Wiadomości - Aktualności
Mandaty (na razie) ocalały
Dodał: MCK Data: 2007-02-09 19:43:51 (czytane: 6291)
...czyli jak Nowy Korczyn uratował wójta i przewodniczącą rady. Ale to nie koniec kłopotów - gmina stoi u progu bankructwa.
Dwie sesje w ciągu czterech dni, z których jednej... tak naprawdę nie było. Ostre starcia nowej i starej władzy, uratowane mandaty wójta i przewodniczącej rady - ostatni tydzień w Nowym Korczynie mimo zimy był bardzo gorący i bogaty w wydarzenia.
Wiktor Kwas, wójt Nowego Korczyna, przekonał radnych - nadal rządzi gminą. (A. Ligiecki)
Doszło do pierwszej - po
listopadowych wyborach - poważnej próby sił. Między koalicją, która
przejęła władzę, a ludowcami, którzy dość nieoczekiwanie ją utracili.
WOJNA O MANDATY
Przyczynkiem
do korczyńskiej "wojny na górze” stały się... oświadczenia majątkowe.

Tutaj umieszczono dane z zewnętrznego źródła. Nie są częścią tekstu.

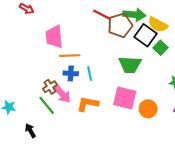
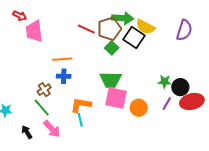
red line: (102, 15) -> (86, 29), moved
pink trapezoid: (54, 37) -> (34, 31), moved
green square: (160, 48) -> (112, 48), moved
green trapezoid: (130, 65) -> (111, 80), moved
cyan line: (90, 74) -> (80, 120), moved
pink arrow: (62, 94) -> (52, 129), moved

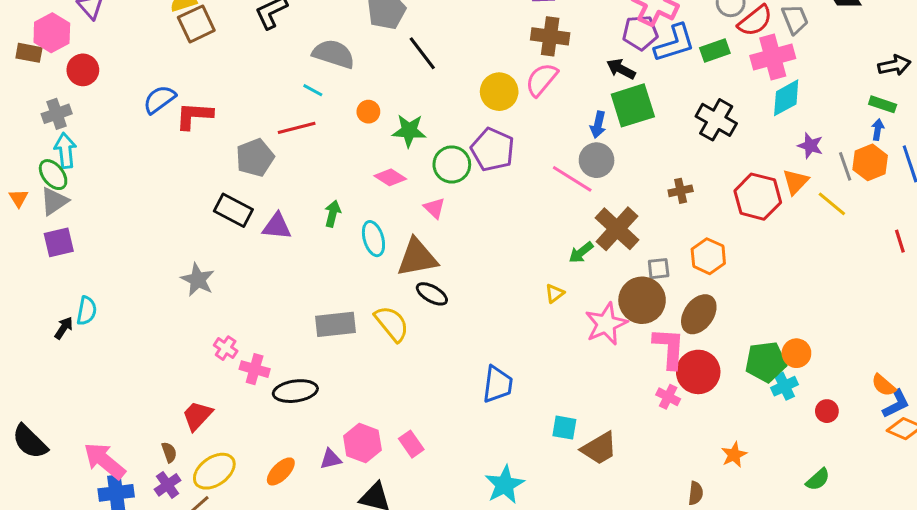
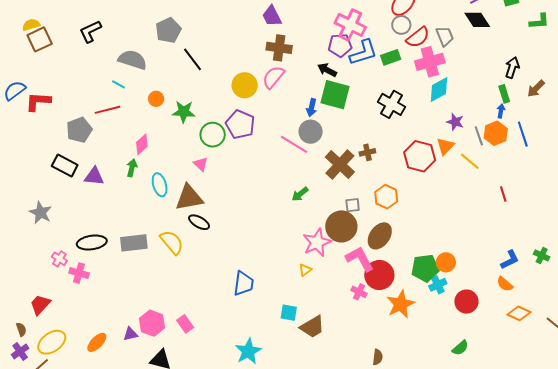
black arrow: (894, 65) -> (512, 68), turned -60
green rectangle: (883, 104) -> (504, 94), turned 54
green square: (633, 105) -> (335, 95), turned 32
pink diamond: (390, 177) -> (142, 144), moved, turned -75
brown cross: (617, 229) -> (340, 164), moved
red line: (900, 241) -> (503, 194), moved
yellow triangle: (555, 293) -> (305, 270), moved
pink L-shape: (669, 348) -> (360, 259), turned -32
black ellipse: (295, 391) -> (92, 243), moved
blue L-shape: (896, 404) -> (510, 260), moved
red circle: (827, 411) -> (466, 302), size x1.5
orange star: (734, 455) -> (401, 304), moved, size x1.6

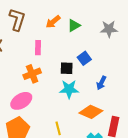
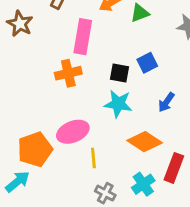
pink rectangle: (38, 48) -> (83, 37), size x1.6
pink ellipse: (21, 101) -> (73, 132), moved

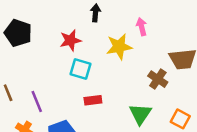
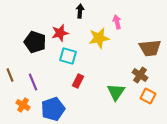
black pentagon: (18, 33) -> (35, 42), moved
brown cross: (158, 79) -> (140, 75), moved
red rectangle: (93, 100) -> (78, 81), turned -56

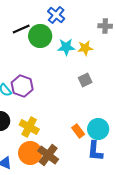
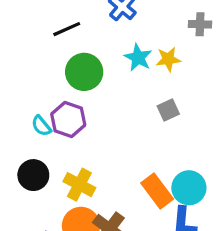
green circle: (40, 36) -> (84, 72), moved
cyan star: (66, 47) -> (138, 58), turned 30
orange rectangle: (78, 131) -> (157, 191), size x1.5

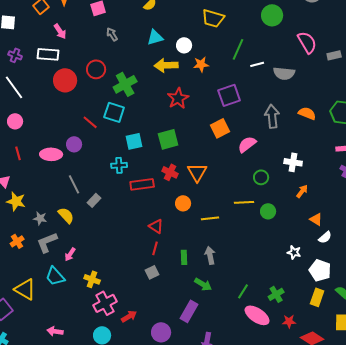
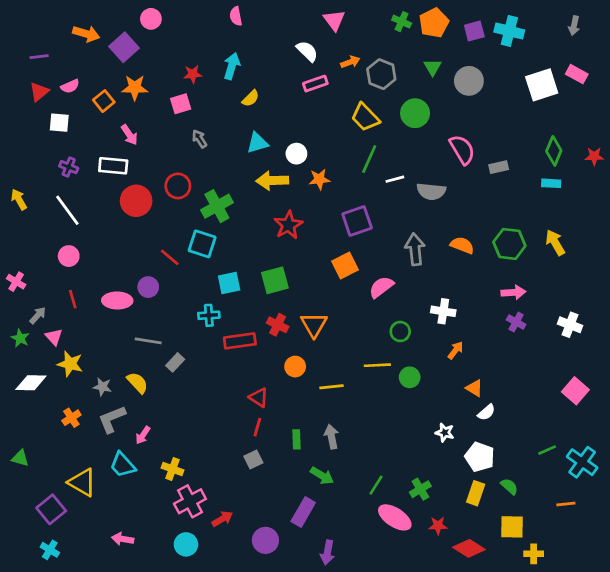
yellow trapezoid: (213, 18) -> (365, 117), moved, turned 30
gray line: (74, 184) -> (148, 341), turned -54

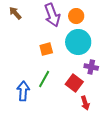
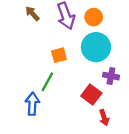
brown arrow: (15, 13) -> (32, 14), moved
green line: (44, 79) -> (47, 82), moved

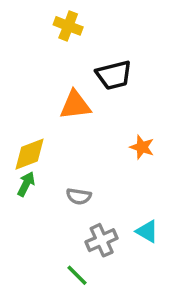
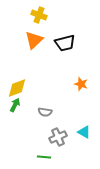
orange triangle: (75, 105) -> (34, 40), moved, turned -36
green line: (77, 275) -> (44, 157), turned -40

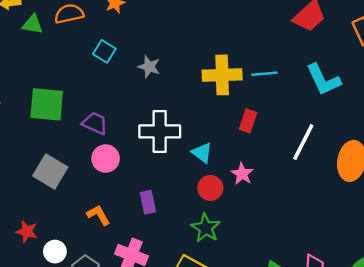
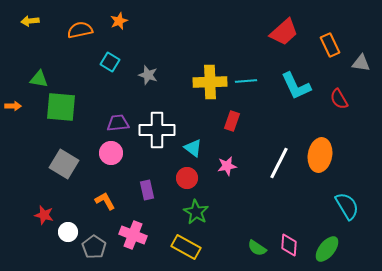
green triangle: (33, 24) -> (39, 79), moved
purple trapezoid: (95, 123) -> (118, 123), moved, turned -30
white line: (303, 142) -> (279, 163), moved
pink star: (242, 174) -> (227, 166), turned 30
red circle: (210, 188) -> (187, 178), moved

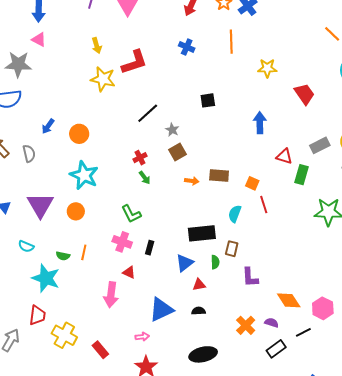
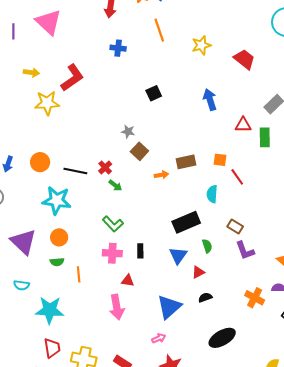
yellow arrow: (97, 45) -> (31, 73), turned -49
black line: (148, 113) -> (75, 171), moved, turned 70
brown rectangle: (232, 249) -> (235, 227), moved, turned -56
green semicircle: (63, 256) -> (57, 262), moved

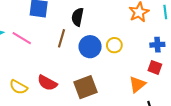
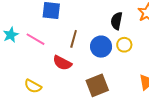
black semicircle: (78, 17) -> (117, 21), moved
red semicircle: (47, 83) -> (62, 63), moved

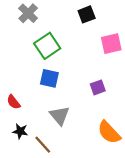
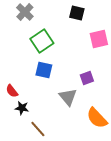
black square: (87, 14) -> (77, 13), turned 35
gray triangle: (60, 116) -> (68, 97), moved
black star: (20, 131) -> (22, 108), moved

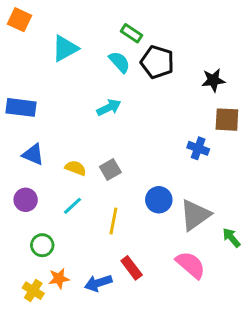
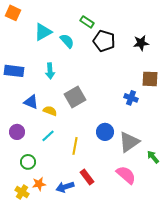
cyan semicircle: (119, 62) -> (67, 41), moved
black star: (213, 80) -> (141, 43), moved
cyan arrow: (109, 107) -> (50, 71), moved, turned 112
blue triangle: (33, 154) -> (31, 102), moved
gray square: (110, 170) -> (75, 97), moved, size x1.5

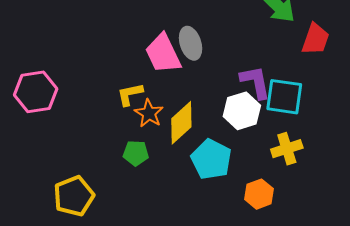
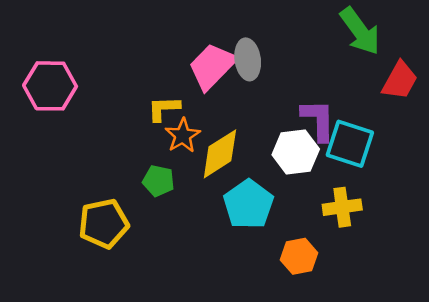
pink trapezoid: (163, 54) -> (212, 66), turned 60
yellow pentagon: (74, 196) -> (104, 224), moved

Fakt, iż wójt Wiktor Kwas oraz przewodnicząca Rady Gminy Małgorzata
Matusik nie złożyli tych dokumentów w ustawowym terminie u wojewody,
spowodował lawinę problemów.
Obydwoje trafili na "czarną listę”
wojewody świętokrzyskiego. Razem ze sporą grupą spóźnialskich
samorządowców, którym za złamanie prawa grozi utrata mandatów.
Pierwsza
sesja w tej sprawie miała się odbyć 1 lutego. Na wniosek czterech
radnych opozycji, ale na skutek uchybień formalnoprawnych nie doszła do
skutku. Kolejną, już w normalnym trybie zwołano w poniedziałek.
Tematem
numer jeden było wygaśnięcie mandatów wójta i przewodniczącej.
Małgorzata Matusik uratowała głowę już na początku posiedzenia, kiedy
na wniosek trójki radnych koalicji jej sprawa została zdjęta z porządku
obrad. Argumentowano, iż ewentualna zmiana szefowej rady - w chwili,
gdy trwają prace nad nowym budżetem - mogłaby odbić się niekorzystnie
na działalności samorządu. Zresztą w przypadku przewodniczącej nie ma
pośpiechu: termin na przyjęcie "uchwały wygaszającej” mija dopiero w
marcu.
Do 5 lutego rada musiała podjąć decyzję w sprawie wójta.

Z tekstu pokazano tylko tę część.